L’amour est-il éternel

… ou seulement une saveur ?

Le rasa n’est pas une jouissance mais un repos dans le Soi.” — Abhinavagupta

Dans le Nāṭyaśāstra, les rasas sont les saveurs de l’incarnation. Elles ne sont ni permanents, ni possédables.

Parmi eux : Śṛṅgāra rasa l’amour

Les 9 goûts de la vie

Le Nāṭyaśāstra (encyclopédique du théâtre) identifie 9 rasas — les “goûts” fondamentaux de l’expérience humaine :

  • Śṛṅgāra — amour ❤️
  • Hāsya — joie 😁
  • Raudra — colère 😡
  • Kāruṇya — tristesse / compassion 😥
  • Bībhatsa — dégoût 🤢
  • Bhayānaka — peur 😰
  • Vīra — courage 💪
  • Adbhuta — émerveillement 🤩
  • Śānta — paix 🧘

 

👉 Sans rasa, la vie est fade

Śṛṅgāra n’est pas l’amour “éternel”

Il dépend :

  • du contexte
  • de l’autre
  • du mental
  • du temps

👉 Comme tout rasa, l’amour apparaît, se transforme… puis, parfois, disparaît.

Pourquoi l’amour change

Une émotion naît toujours de trois facteurs :

  • Vibhāva — le déclencheur (situation, personne)
  • Anubhāva — la manifestation (gestes, réactions)
  • Bhāva — l’état intérieur

Le mot bhāva signifie état, disposition intérieure.

Le Nāṭyaśāstra distingue 3 formes de Bhāva :

Sthāyi bhāva — émotion dominante, Vyabhicāri bhāva — les 33 émotions transitoires, Sāttvika bhāva — réactions involontaires (larmes, frissons…)

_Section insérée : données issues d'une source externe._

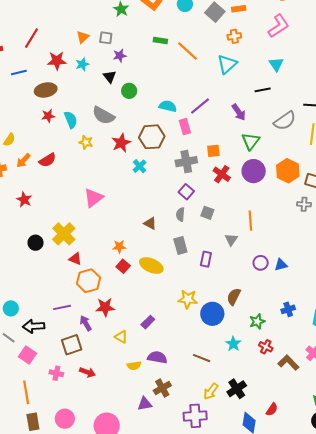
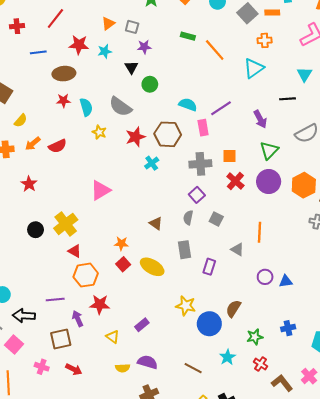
gray triangle: (231, 240) -> (237, 249), turned -40

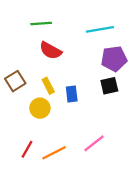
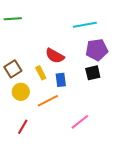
green line: (41, 23) -> (13, 19), moved
red semicircle: (51, 51) -> (55, 56), moved
yellow circle: (40, 108) -> (21, 92), moved
orange line: (54, 153) -> (48, 101), moved

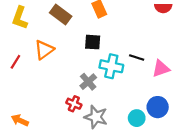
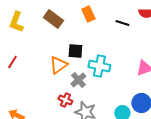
black square: (93, 42) -> (75, 51), moved
orange triangle: (44, 50) -> (58, 65), moved
black line: (137, 57) -> (122, 23), moved

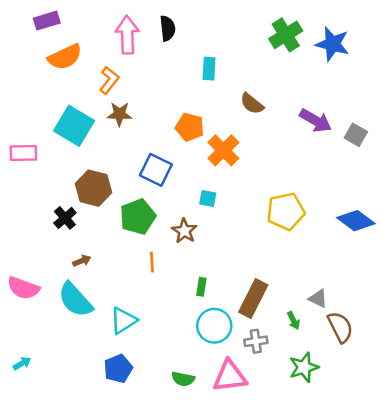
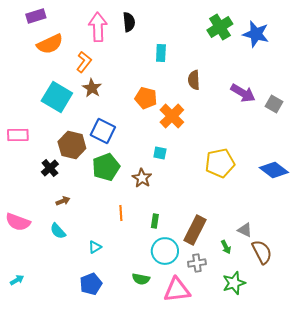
brown semicircle: (252, 104) -> (194, 80), turned 48
brown star: (119, 114) -> (92, 88), turned 30
pink rectangle: (23, 153) -> (18, 135), moved
blue square: (156, 170) -> (103, 131), moved
orange line: (152, 262) -> (121, 213), moved
cyan semicircle: (75, 300) -> (58, 231), size x0.6
cyan triangle: (123, 321) -> (95, 247), size x0.6
green semicircle: (183, 379) -> (141, 279), moved

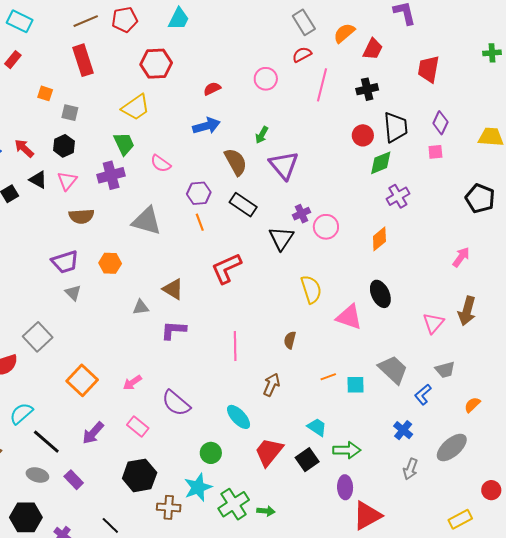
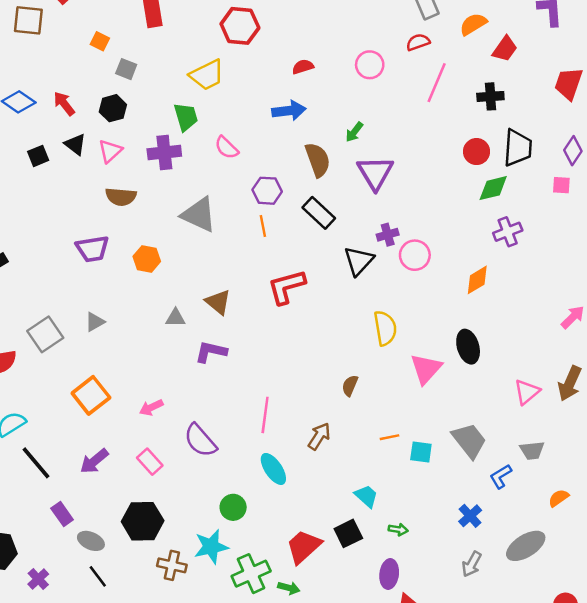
gray triangle: (73, 293) -> (95, 322), moved, turned 36
pink triangle: (349, 317) -> (426, 369), turned 44
pink line: (235, 346) -> (265, 415), moved
green arrow: (347, 450) -> (398, 529), size x0.6
red trapezoid: (269, 452) -> (304, 547), moved
gray ellipse: (37, 475) -> (91, 541), moved

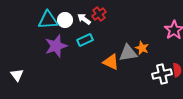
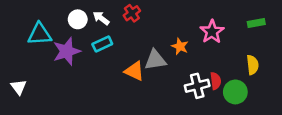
red cross: (99, 14) -> (132, 13), moved
cyan triangle: (48, 20) -> (40, 34), moved
orange star: (142, 48) -> (180, 46), moved

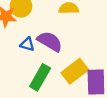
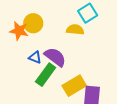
green rectangle: (40, 77) -> (46, 75), moved

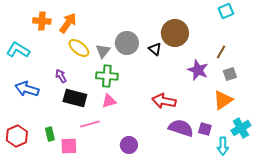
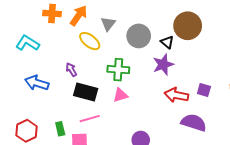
gray triangle: (103, 51) -> (108, 24), moved
purple star: (198, 70) -> (163, 65), moved, turned 30
pink line: (90, 124) -> (90, 119), moved
purple square: (205, 129) -> (204, 90), moved

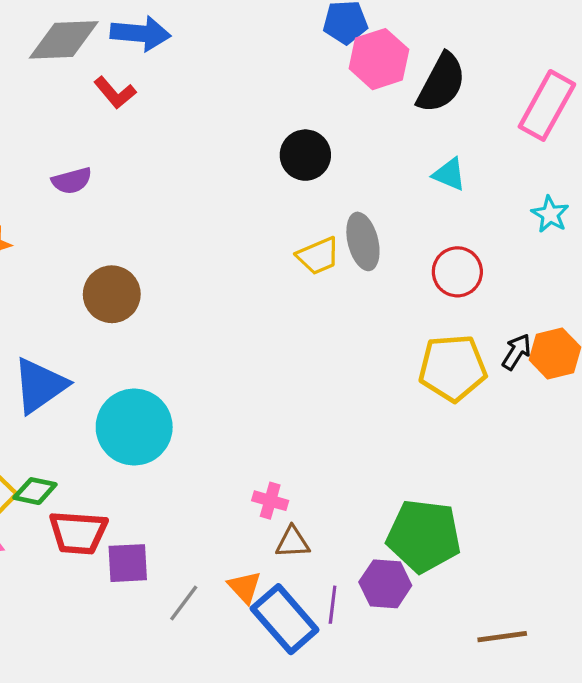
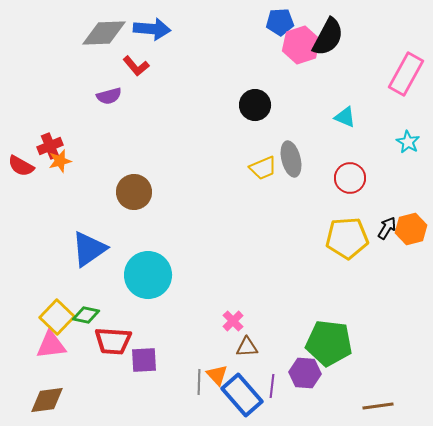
black semicircle: (441, 83) -> (328, 37), moved
purple semicircle: (72, 181) -> (109, 96), moved
pink cross: (270, 501) -> (233, 321), turned 30
gray line: (184, 603) -> (199, 382), moved, turned -35

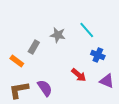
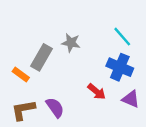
cyan line: (87, 30) -> (122, 37), moved
gray rectangle: (34, 47) -> (42, 57), size x1.5
blue cross: (98, 55) -> (120, 67), size x1.5

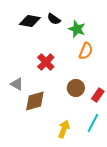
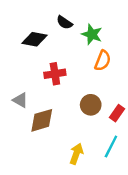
black diamond: (30, 21) -> (35, 39), moved
red cross: (46, 62) -> (55, 74), turned 36

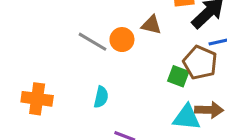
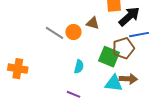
brown pentagon: (200, 63) -> (123, 48), turned 30
green square: (178, 76) -> (109, 57), size x1.5
cyan semicircle: (101, 97) -> (79, 67), moved

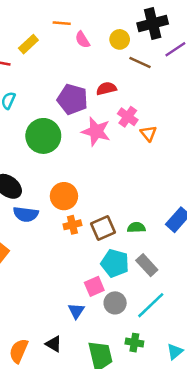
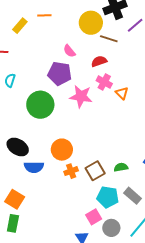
yellow circle: (120, 39) -> (91, 23), size x1.5
pink semicircle: (82, 40) -> (69, 51), moved
yellow rectangle: (28, 44) -> (20, 26), moved
red semicircle: (106, 89) -> (99, 61), moved

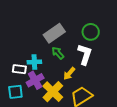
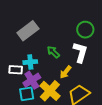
gray rectangle: (54, 33) -> (28, 31), moved
cyan square: (15, 92) -> (27, 94), moved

Même l’amour est traversé par des vyabhicāri bhāva :

  • anxiété (cintā)
  • jalousie (asūyā)
  • frustration (viṣāda)
  • exaltation (harṣa)

Amour, Dharma et stabilité

Dans le Manusmṛti, le Gandharva Vivāha est :

  • une union fondée sur l’attirance mutuelle
  • sans rituel
  • sans obligation sociale

👉 Il relève du Kāma, pas du Dharma.

Les textes ne condamnent pas le Gandharva Vivāha mais ne le recommandent pas pour les Gṛhastha. Pourquoi ? Parce que Śṛṅgāra ne suffit pas à soutenir : la durée de la vie, la famille, la responsabilité karmique.

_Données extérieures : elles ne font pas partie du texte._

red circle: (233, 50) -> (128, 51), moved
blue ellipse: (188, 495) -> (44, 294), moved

Le couple Gṛhastha repose sur : Dharma (devoir, structure), Artha (stabilité), puis Kāma

Un couple fondé uniquement sur un rasa reste… un rasa.

Śāntarasa

Le but n’est pas d’éliminer l’émotion

Selon Abhinavagupta (maître du shivaïsme du Cachemire, yogi, tantrique, poète et dramaturge), la capacité à goûter aux essences universelles des émotions dépend de la transcendance de notre attachement à ces même états émotionnelles. Le rasa ne peut être réellement atteint que par une personne détachée de ses motivations et intérêts personnels, s’identifiant ainsi au Soi Universel Suprême.

Abhinavagupta met également l’accent sur le neuvième rasa, le goût de la tranquillité (śāntarasa), qu’il considère comme le but ultime de tous les autres rasas.

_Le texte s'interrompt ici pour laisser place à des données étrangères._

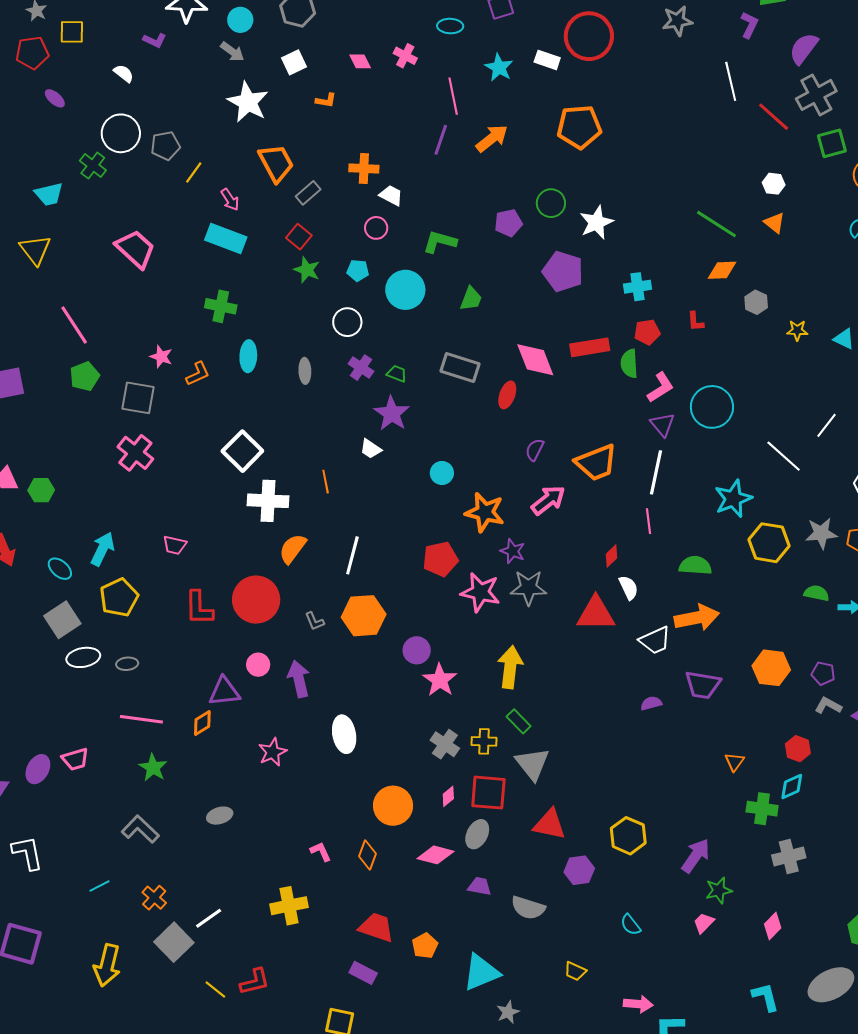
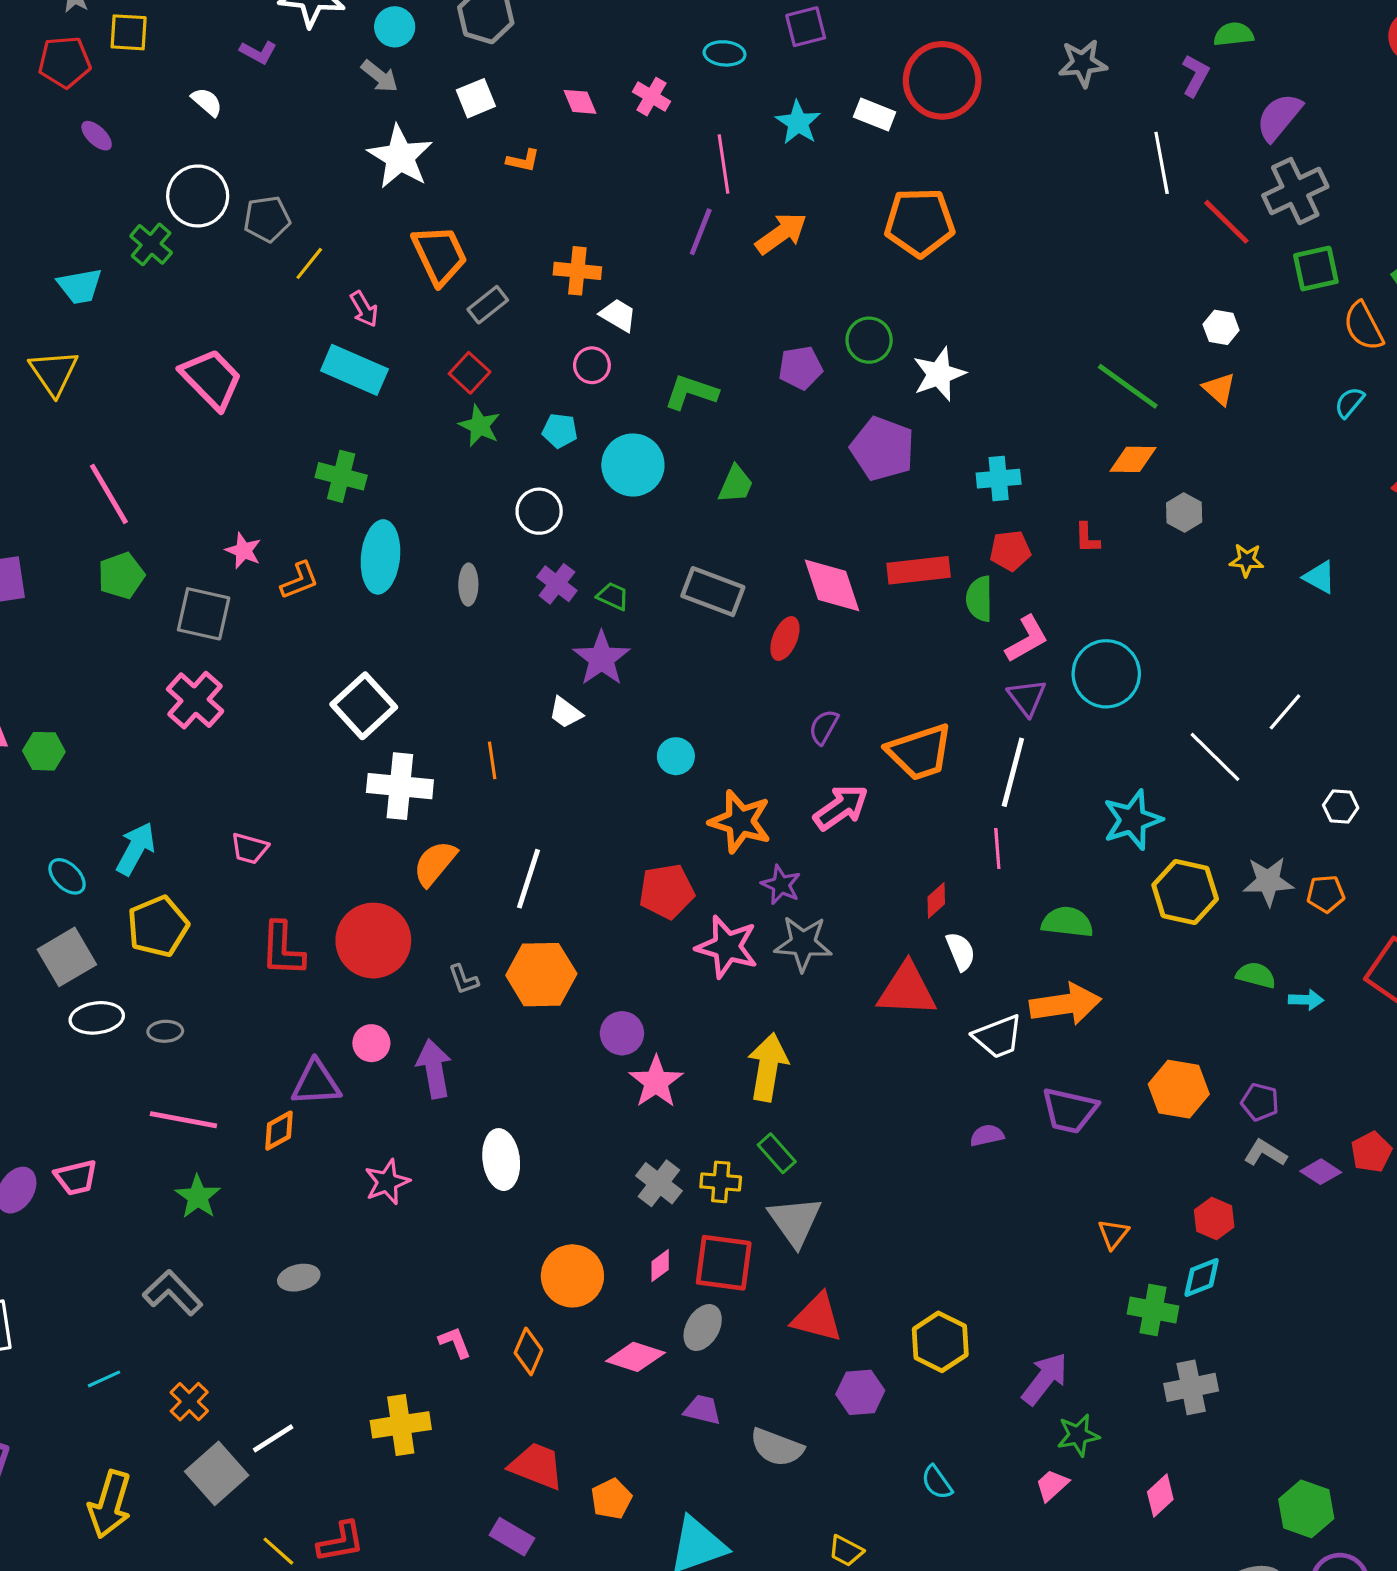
cyan ellipse: (248, 356) -> (380, 557), size x1.4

Il compare l’expérience de ce rasa à celle de la libération spirituelle (mokṣa), qui constitue l’objectif ultime de toute existence humaine.

Hymnes de Abhinavagupta, Douze Stances de la Réalité Suprême

“Goûte toujours la paix et abstiens-toi du perpétuel bavardage aux vains propos en évitant les expressions ”qui es-tu ? pourquoi ? comment ? qu’est-cela ?” qui encombrent le chemin.

Ce qui se révèle alors comme la lumière éclairant les distinctions entre existence et non-existence, c’est la manière d’être sans fissure, le Vide, le domaine de Śiva, la Réalité, le suprême brahman.”

En conclusion

Ainsi, l’amour passion n’est ni faux ni fautif.

Il n’est pas une promesse, ni un engagement ontologique : il est une saveur vécue consciemment. Lorsque l’amour est reconnu comme śṛṅgāra rasa, il cesse d’être une attenteet devient une expérience présente, libre et non appropriée.